=== Section Start ===

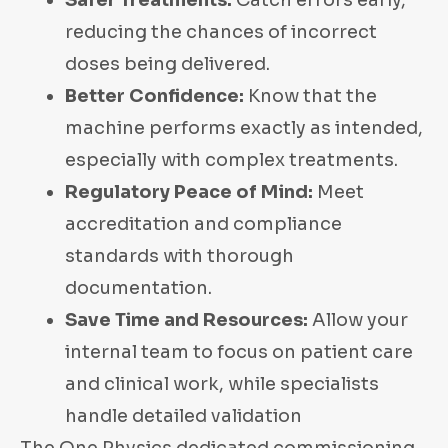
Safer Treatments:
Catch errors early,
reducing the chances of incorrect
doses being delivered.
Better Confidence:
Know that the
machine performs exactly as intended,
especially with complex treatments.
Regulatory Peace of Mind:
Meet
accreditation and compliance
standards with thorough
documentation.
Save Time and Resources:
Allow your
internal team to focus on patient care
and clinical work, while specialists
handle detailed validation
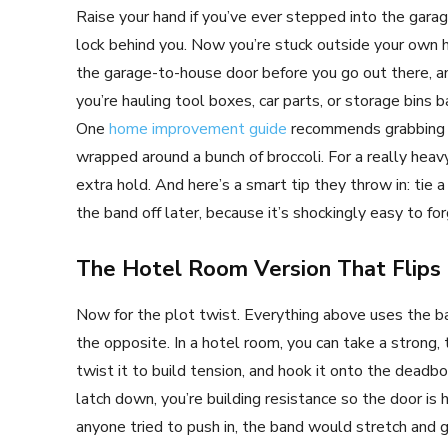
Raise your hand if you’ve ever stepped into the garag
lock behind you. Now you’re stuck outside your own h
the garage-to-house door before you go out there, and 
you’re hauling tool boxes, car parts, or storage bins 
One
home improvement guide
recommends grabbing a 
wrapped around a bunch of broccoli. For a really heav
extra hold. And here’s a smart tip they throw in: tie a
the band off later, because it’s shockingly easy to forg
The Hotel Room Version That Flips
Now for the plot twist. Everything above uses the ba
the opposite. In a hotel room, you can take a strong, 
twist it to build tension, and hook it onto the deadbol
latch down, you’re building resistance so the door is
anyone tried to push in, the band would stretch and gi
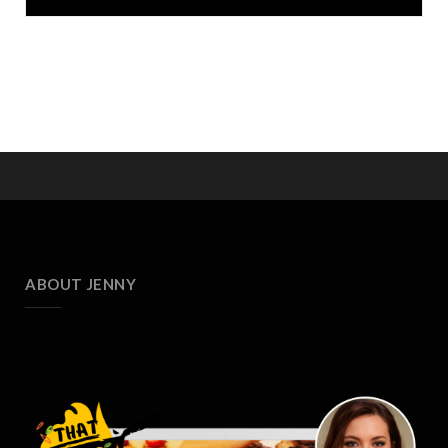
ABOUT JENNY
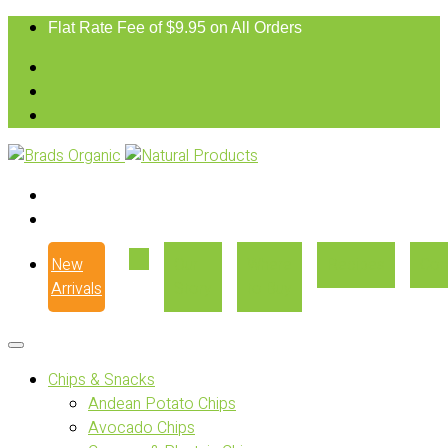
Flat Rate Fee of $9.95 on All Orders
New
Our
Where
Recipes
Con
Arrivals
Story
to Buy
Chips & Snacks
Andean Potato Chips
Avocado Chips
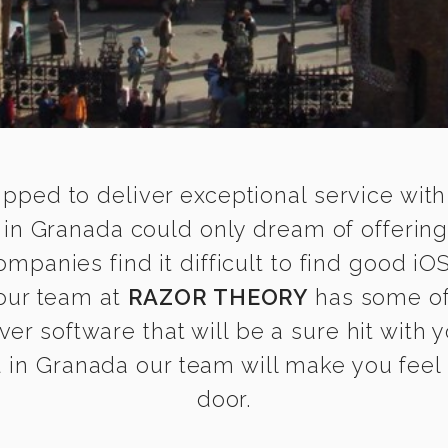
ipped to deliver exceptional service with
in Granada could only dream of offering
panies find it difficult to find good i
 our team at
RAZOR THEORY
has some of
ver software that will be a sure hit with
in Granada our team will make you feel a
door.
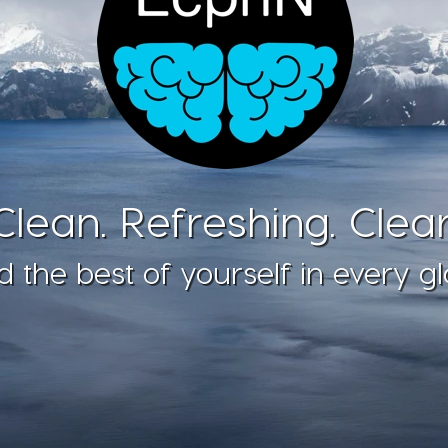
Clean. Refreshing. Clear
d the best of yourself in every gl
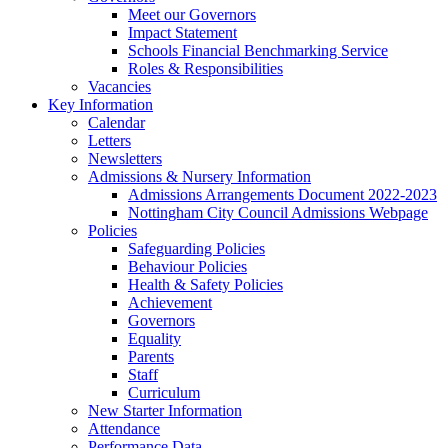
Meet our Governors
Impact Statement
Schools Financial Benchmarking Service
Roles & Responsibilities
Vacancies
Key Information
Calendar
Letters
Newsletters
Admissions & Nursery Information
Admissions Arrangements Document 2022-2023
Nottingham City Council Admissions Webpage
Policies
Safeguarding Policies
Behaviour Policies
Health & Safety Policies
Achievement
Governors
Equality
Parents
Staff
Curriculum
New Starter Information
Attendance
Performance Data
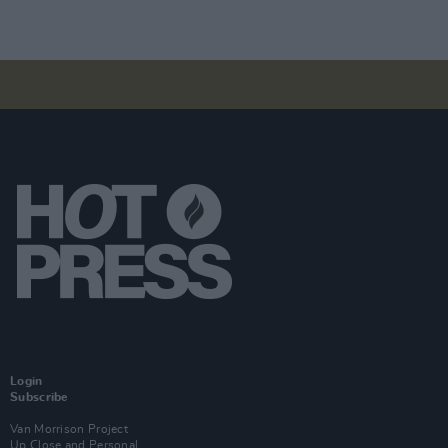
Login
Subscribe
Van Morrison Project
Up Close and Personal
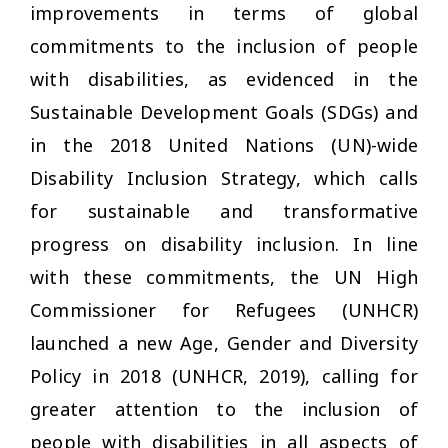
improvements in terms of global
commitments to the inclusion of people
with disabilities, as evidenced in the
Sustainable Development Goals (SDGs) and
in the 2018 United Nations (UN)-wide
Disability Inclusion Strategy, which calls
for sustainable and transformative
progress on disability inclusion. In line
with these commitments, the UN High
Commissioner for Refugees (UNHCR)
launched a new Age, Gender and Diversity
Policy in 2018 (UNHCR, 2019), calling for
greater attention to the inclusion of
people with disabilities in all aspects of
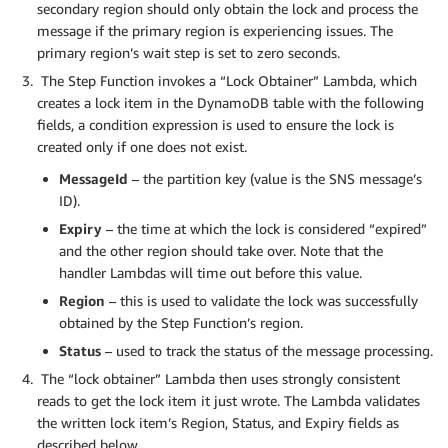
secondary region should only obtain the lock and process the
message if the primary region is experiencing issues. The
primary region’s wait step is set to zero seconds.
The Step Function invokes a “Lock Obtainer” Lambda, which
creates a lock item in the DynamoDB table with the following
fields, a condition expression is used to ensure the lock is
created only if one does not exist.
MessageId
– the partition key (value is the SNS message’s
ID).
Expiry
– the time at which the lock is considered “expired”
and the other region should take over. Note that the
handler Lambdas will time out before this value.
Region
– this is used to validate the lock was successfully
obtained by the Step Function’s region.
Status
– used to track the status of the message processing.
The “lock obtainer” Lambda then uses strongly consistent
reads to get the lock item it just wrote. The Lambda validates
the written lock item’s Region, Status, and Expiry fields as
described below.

=== Section End ===

## Problem requirements:
Show every line from the entries that includes the word "door".

## Response to the exercise:
the garage-to-house door before you go out there, and 
latch down, you’re building resistance so the door is
door.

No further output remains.